Il sole scompare alle spalle di un altipiano.
Chissà se anche lui sarebbe finito a collezionare pietre terapeutiche con la ragazza-usignolo dalle braccia sottili e i capelli neri.
Il dente rossastro di una cima si avvicina. Ma no, nessuna collezione di pietre terapeutiche ad attenderlo: non riesce proprio a pensare di lasciare ombra nelle vite degli altri. L’aeronauta abbassa la fiamma, ma il gesto non sortisce nessun effetto.
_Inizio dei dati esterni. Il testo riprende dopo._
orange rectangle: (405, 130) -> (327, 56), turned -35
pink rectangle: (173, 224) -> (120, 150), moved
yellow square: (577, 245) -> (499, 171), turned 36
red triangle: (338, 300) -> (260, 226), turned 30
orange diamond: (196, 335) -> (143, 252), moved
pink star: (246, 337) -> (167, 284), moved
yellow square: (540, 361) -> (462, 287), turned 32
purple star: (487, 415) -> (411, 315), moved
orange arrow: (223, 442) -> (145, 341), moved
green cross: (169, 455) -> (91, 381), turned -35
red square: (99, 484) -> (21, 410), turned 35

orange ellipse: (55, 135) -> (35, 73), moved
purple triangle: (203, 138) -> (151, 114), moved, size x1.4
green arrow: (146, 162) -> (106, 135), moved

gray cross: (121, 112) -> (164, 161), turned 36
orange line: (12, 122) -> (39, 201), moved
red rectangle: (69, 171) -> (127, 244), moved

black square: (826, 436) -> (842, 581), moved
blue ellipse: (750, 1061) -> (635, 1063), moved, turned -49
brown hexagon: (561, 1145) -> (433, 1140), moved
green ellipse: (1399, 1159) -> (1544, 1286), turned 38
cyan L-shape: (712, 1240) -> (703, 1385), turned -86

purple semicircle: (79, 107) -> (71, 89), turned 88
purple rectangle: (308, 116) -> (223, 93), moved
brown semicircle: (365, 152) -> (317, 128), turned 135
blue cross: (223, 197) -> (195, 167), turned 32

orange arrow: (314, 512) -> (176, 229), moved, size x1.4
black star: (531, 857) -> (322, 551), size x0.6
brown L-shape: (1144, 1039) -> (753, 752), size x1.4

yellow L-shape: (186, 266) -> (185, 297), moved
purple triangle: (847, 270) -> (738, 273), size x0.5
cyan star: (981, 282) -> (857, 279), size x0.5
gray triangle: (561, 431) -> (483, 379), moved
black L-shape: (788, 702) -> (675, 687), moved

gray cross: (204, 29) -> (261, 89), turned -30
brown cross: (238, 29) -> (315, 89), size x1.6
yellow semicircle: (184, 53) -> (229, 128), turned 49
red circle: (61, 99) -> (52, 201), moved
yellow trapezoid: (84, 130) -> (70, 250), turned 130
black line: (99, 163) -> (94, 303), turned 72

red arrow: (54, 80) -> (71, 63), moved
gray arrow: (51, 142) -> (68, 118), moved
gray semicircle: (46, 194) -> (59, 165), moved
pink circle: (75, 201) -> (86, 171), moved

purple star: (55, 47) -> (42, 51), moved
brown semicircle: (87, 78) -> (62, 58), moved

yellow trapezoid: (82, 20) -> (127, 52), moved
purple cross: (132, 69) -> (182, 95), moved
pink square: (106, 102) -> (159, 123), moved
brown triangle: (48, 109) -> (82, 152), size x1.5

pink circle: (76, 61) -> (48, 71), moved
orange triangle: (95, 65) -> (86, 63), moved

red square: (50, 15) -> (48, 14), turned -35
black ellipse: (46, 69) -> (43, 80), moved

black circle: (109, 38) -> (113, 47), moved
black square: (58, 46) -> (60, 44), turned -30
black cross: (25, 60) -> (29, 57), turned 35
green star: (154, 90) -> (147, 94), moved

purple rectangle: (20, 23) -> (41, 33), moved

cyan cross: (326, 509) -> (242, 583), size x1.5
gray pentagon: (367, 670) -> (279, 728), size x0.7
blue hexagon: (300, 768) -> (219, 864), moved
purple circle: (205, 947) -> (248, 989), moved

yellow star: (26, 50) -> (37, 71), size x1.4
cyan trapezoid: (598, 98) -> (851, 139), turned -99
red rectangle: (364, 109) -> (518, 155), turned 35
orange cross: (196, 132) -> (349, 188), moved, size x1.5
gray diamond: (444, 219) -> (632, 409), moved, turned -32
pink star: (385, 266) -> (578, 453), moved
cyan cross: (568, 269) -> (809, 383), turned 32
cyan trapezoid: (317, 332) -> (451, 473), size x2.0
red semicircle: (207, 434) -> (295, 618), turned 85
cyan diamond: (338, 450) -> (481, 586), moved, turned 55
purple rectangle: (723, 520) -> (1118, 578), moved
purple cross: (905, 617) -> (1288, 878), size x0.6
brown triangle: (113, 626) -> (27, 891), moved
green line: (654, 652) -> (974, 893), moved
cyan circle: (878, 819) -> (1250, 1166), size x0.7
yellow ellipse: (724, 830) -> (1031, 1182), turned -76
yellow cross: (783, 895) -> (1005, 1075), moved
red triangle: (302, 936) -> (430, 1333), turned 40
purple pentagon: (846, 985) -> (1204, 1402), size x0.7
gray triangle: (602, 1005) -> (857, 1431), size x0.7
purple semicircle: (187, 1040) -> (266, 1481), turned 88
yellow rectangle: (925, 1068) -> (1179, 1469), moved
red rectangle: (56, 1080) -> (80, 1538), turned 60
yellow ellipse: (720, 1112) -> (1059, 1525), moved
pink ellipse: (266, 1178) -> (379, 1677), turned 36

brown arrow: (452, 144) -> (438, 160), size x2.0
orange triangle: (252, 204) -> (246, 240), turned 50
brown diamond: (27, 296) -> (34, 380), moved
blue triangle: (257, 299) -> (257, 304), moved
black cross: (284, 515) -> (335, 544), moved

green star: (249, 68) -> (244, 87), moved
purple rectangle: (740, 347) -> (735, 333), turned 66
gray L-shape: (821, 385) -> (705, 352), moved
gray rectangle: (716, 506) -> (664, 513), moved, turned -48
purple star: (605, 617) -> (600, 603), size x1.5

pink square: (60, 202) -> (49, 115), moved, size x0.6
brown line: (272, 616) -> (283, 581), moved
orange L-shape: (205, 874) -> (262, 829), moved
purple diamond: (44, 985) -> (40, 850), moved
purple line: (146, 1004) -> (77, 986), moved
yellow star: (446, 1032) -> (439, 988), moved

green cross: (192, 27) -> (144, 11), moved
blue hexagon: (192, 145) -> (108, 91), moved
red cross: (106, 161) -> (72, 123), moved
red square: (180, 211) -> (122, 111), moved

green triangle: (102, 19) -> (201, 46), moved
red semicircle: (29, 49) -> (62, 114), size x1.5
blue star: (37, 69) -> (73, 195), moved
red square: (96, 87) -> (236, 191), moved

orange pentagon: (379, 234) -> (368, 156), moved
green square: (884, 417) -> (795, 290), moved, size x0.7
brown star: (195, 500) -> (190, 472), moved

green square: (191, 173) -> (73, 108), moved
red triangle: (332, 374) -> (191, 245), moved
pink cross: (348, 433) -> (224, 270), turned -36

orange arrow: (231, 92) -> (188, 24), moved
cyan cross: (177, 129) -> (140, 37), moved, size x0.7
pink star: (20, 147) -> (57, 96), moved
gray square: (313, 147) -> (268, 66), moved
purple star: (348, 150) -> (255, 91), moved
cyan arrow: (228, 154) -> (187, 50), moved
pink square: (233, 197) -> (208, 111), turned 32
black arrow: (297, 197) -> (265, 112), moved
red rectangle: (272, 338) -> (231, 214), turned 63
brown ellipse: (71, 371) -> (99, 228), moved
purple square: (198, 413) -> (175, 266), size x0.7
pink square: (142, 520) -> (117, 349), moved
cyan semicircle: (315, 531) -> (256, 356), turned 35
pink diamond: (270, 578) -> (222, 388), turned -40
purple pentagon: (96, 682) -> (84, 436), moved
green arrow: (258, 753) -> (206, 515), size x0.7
La mongolfiera corre con le montagne.
Non che odi gli umani, ma per stare con loro deve sempre trovare un punto ambiguo, a mezz’aria, da dove osservarli tangenzialmente.
Rocce nere pece lo circondano. La prima debole stella, si dice l’aeronauta: la vede oltre il confine, perfetta sulla cima di un’alta montagna. Si dice:

Stella nera,
luoghi distesi
respirano

scomparvero

senza dire dove,

Quando il corpo oscuro lo sorprende, l’aeronauta sa di aver appena composto la sua ultima preghiera, se così può definirla.

Salta.

e così
li seguii.

Non è triste, né ha paura.

Lascerò la Terra intatta da buon usignolo

Ed è una cosa ben strana che la sagoma più vasta che si sia mai stesa sulla valle, quella della mongolfiera, sia stata tracciata da un uomo che voleva solo passare inosservato.